Nesse cenário, entre as ninfeias (plantas aquáticas pertencente à família Nymphaeaceae) que já serviram de modelo para Monet, um assassinato cutuca a calmaria “populosa” do local.

Esse é o estopim para acender o rastilho da grande explosão criativa que é a narrativa de Ninfeias negras (QS Comics, 144 páginas), um dos melhores quadrinhos lançados no Brasil no ano passado ― se não for “o” melhor. 

A obra adaptada por Fred Duval (roteiro) e Didier Cassegrain (arte) tem como base o premiadíssimo romance homônimo de Michel Bussi (que tem uma edição nacional pela editora Arqueiro).

À medida que a investigação avança, diversos personagens desfilam pelas páginas, incluindo os dos “universos” de cada uma das mulheres supracitadas. O leitor e a leitora não se perdem na trama, que vai se encaixando até termos um vislumbre total do quebra-cabeças, com direito a grandes reviravoltas e de uma forma narrativa que apenas as histórias em quadrinhos poderiam dispor. Essa última afirmativa é fincada nesta coluna sem ter o conhecimento de como é tratado no romance original.

Quando terminamos de ler o álbum, logo se tenta imaginar como Duval e Cassegrain adaptaram a obra de Bussi. Sem saber a base literária, é uma forma bastante curiosa de como a dupla solucionou os problemas narrativos visualmente.

Interessante perceber que, fora o fato de morarem no mesmo vilarejo, o distinto trio feminino está cercado por grades invisíveis, procurando cada uma a sua “fuga” particular, seja revelando um mistério, ou ganhando o reconhecimento num concurso de pintura, ou ainda vendo num amoroso forasteiro a saída para essa clausura. Nesses dias de investigação, as regras eram cruéis: apenas uma poderia conseguir a tão cobiçada liberdade.

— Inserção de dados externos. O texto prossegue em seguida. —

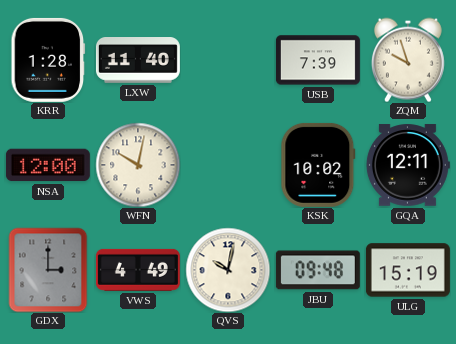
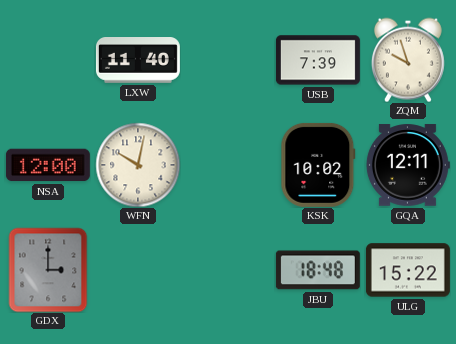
KRR: 1:28 -> none
VWS: 4:49 -> none
QVS: 10:02 -> none
JBU: 09:48 -> 18:48
ULG: 15:19 -> 15:22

Quando os segredos do passado começaram a vir à tona, os autores conduzem os vários personagens sem se perderem, mostrando também todos as vertentes do caso de assassinato no pacato vilarejo francês. Na verdade, nem tão calmo assim, já que a senhorinha viúva vive reclamando de como as ruas estão abarrotadas de turistas.

Ninfeias negras é separado por apenas duas partes. A última, batizada de “Exposição”, é a mais didática, mas isso não implica em dizer que é chata ou pedante. Até a última página, a obra impressiona nas guinadas. Reforço: literalmente na derradeira página, o álbum pode passar de um “final triste” para um “final feliz” em um estalo, porém sem soar forçado ou gratuito.

Qual das três mulheres conseguiu fugir?

*Coluna publicada originalmente na edição impressa do dia 1º de abril de 2026.